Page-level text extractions

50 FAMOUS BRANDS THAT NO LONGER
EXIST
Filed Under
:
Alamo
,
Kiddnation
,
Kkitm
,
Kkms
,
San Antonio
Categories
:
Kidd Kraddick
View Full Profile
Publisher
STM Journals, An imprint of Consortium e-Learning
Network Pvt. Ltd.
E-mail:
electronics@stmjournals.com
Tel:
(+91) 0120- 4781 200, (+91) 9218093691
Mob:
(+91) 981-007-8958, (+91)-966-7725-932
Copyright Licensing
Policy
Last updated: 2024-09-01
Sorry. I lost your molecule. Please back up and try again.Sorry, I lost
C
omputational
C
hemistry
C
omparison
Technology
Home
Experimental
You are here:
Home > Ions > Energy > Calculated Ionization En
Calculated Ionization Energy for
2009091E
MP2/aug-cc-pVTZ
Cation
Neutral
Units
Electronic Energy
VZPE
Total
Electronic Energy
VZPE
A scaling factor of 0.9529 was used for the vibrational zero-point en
==
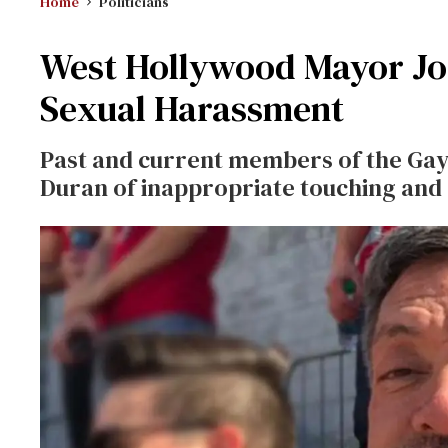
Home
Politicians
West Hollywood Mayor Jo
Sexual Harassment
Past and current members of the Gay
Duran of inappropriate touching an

Task instructions: Copy every line in the entries above that has the string "Calculated" in it.

Answer box:
Home > Ions > Energy > Calculated Ionization En
Calculated Ionization Energy for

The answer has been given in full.